What is needed: Copy, from the entries below, each line where the word "Antworten" can be found.

Exercise inputs:
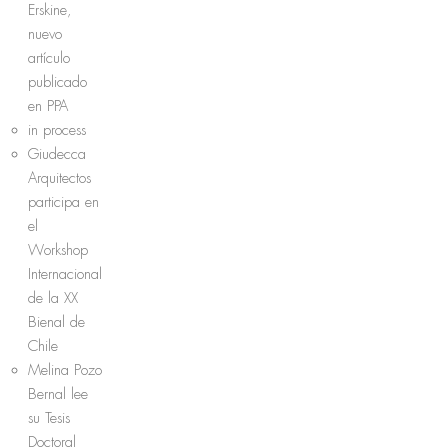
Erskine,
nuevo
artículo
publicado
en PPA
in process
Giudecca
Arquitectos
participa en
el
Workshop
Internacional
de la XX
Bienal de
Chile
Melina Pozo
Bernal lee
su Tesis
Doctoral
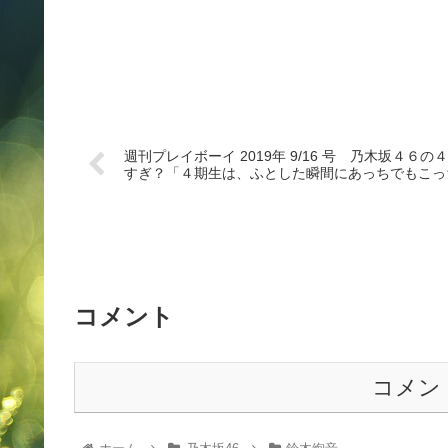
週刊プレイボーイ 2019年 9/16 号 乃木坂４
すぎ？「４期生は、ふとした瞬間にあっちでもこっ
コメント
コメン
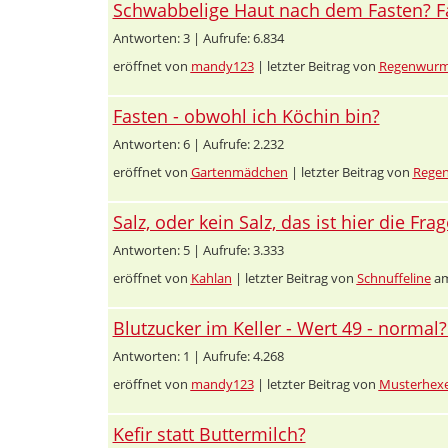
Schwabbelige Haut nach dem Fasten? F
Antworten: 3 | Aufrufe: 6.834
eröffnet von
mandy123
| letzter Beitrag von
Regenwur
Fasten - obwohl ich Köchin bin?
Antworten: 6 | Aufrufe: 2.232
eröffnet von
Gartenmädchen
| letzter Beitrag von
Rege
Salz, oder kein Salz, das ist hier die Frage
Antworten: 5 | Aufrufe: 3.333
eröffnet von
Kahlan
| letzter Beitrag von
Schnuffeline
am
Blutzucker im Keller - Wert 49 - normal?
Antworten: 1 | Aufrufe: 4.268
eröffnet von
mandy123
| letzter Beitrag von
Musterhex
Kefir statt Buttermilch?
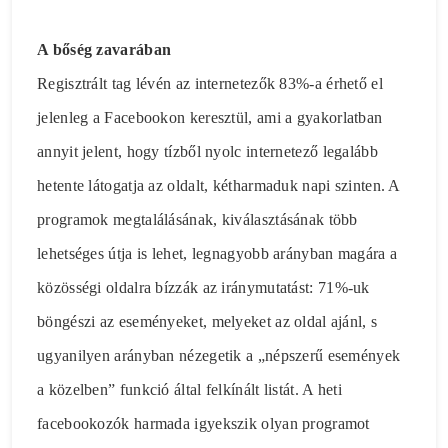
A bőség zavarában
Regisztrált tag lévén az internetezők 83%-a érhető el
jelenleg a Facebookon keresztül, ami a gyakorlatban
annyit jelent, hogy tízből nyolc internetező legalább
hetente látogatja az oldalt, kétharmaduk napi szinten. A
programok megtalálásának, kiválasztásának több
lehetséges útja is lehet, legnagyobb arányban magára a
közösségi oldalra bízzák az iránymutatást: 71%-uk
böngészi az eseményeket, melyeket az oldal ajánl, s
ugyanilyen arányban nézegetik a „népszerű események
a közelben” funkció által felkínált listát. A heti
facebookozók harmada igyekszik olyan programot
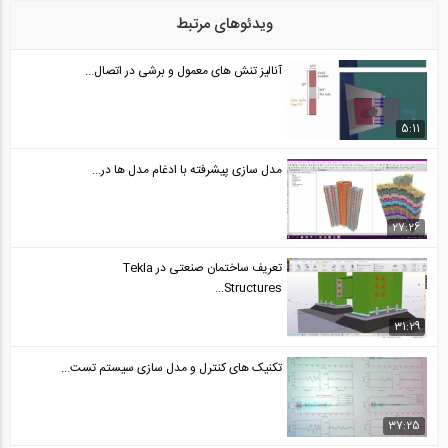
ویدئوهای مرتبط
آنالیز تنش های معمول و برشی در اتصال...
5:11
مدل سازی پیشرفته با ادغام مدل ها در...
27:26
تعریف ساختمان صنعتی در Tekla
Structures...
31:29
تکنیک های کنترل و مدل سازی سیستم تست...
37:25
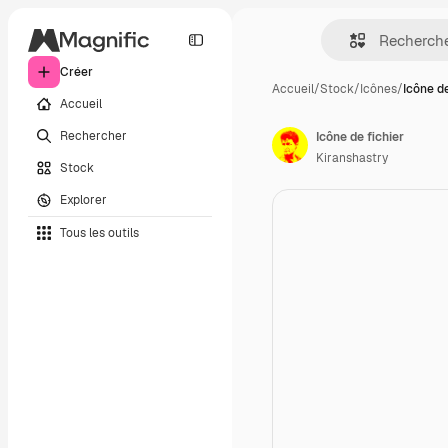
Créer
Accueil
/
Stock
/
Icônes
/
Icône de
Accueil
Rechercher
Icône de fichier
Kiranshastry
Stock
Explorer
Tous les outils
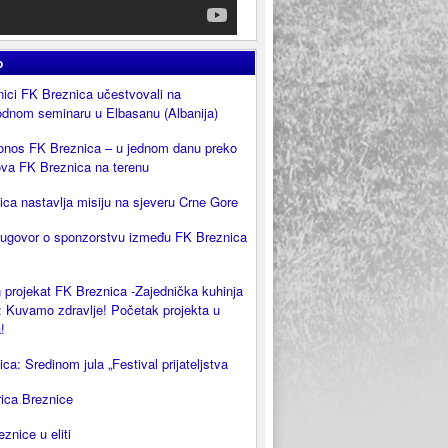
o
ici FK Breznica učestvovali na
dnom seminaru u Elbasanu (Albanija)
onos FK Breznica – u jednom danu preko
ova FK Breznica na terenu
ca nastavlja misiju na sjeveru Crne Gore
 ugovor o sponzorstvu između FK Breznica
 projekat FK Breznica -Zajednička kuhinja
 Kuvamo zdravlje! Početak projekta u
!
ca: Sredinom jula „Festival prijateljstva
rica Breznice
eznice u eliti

* * *

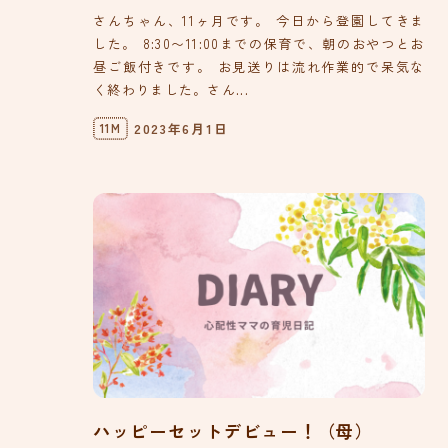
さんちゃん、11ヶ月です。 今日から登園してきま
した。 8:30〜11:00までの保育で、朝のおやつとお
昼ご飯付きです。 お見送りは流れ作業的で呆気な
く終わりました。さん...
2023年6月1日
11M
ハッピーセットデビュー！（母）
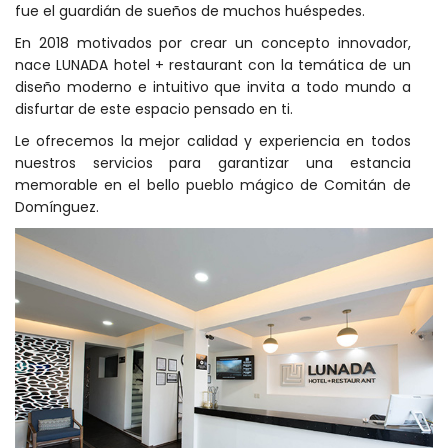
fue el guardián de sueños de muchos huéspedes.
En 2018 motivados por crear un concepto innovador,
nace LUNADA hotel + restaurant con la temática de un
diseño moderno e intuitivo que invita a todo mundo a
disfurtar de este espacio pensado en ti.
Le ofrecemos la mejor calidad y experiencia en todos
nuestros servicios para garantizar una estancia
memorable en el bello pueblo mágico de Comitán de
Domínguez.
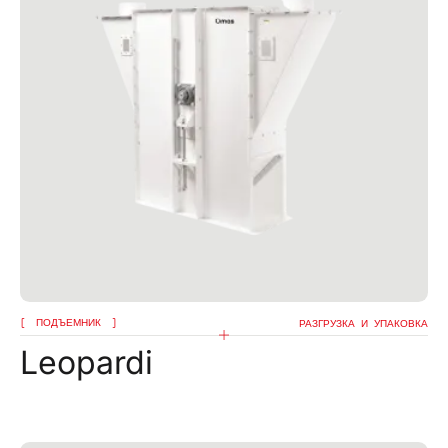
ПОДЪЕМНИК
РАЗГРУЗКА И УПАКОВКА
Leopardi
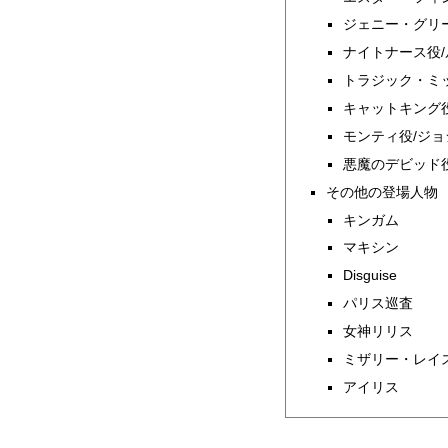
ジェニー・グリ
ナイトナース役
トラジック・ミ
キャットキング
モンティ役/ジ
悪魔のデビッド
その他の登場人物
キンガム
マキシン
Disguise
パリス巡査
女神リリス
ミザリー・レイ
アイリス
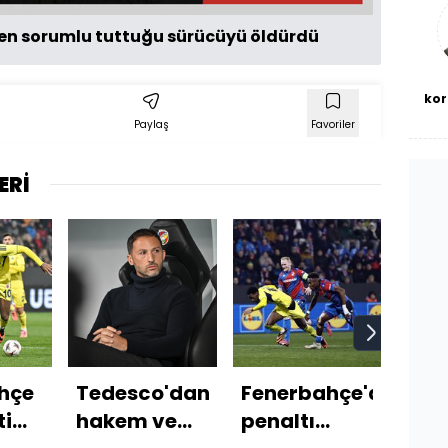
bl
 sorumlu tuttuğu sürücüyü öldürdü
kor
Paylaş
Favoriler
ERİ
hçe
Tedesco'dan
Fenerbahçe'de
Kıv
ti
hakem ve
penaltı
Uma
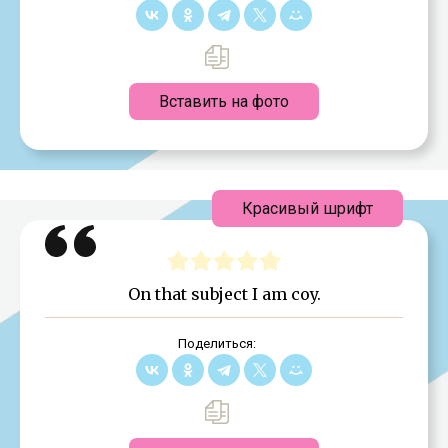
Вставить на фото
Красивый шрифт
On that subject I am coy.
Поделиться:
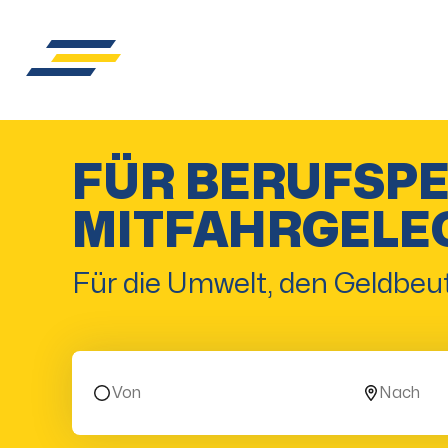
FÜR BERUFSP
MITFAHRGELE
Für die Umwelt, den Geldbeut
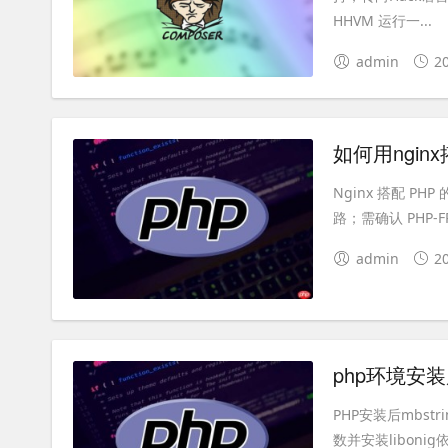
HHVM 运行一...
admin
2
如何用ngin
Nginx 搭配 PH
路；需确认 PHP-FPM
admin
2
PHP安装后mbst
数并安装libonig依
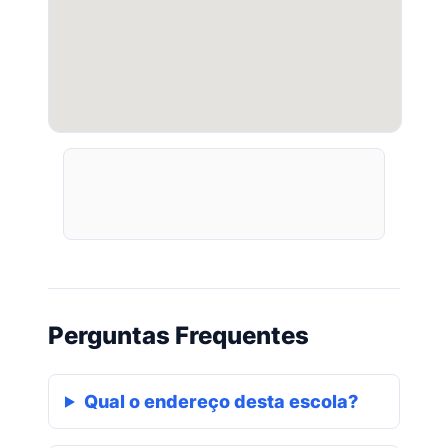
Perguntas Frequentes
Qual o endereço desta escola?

Exercise result:
Antworten: 3 | Aufrufe: 6.834
Antworten: 6 | Aufrufe: 2.232
Antworten: 5 | Aufrufe: 3.333
Antworten: 1 | Aufrufe: 4.268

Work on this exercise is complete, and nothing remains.